Happy Mother's Day to all the mom's out there.

Today is my birthday and this year my birthday also happens to be Mother's Day.  My heart is broken because I still do not have my son in my arms and I honestly thought we would have him home in time for my birthday and Mother's Day.  I hurt because we were matched with our son in May 2012, just two days after Mother's Day last year and we are still waiting to bring him home.  I'm also deeply saddened that I am a mom to this son whom I have not met but have loved from the moment I saw his picture, but that there are some people who do not view me as a mom yet because we haven't brought him home.  Unless people have been through the adoption process and all of the trials, challenges and bumps along the way they have no idea how hard emotionally this process can be.  People, family and friends included, have no idea that we have had to go through the ringer just to prove that we could be parents.  Applications, home study's, psychological evaluations, paperwork, more paperwork and more paperwork have had to be completed to justify that we were 'worthy' enough to be considered for parenthood.  Just because I have not brought my son home does not mean that I am not a mother.  I worry about him all of the time, worry about his safety, worry that he is getting enough food, worry that people aren't loving on him like I would and I worry about his happiness.  I have all the same worries that any other mother would even though I haven't been able to hold my son in my arms yet.  It hurts very deep down that to some people I am not yet considered a mother. Most couples can grow their family in a traditional manner, where they get pregnant and 40 weeks later they are blessed with a little one.  For couples that go through the adoption process they are not luckily enough to have that nice/neat timeline.  People that adopt, experience the unknown around every corner and things pop up, it seems every few days, which delay the process. But this does not make them any less of a parent.  I know that I am Kade's mom even if I didn't give birth to him and even if I'm still waiting for the day when I can hold him in my arms.

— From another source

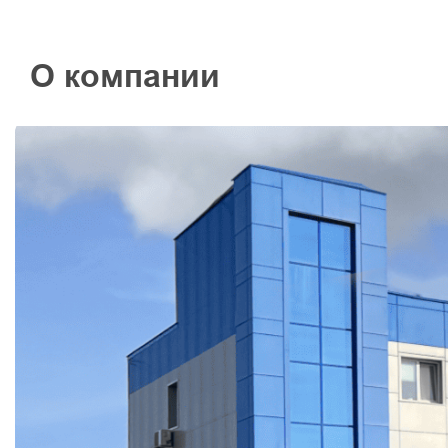
О компании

Despite the fact that there are people who do not yet see me as a mother, I did have many friends who did acknowledge that this was Mother's Day for me and that they continue to hope and pray for our son to come home.  I deeply appreciate these friends, their kind words and prayers mean the world to me.  I wish everyone could also see this.

We continue to hope and pray that God will bring our son home soon but in the meantime we know in our hearts that we are Kade's parents and that he is our son.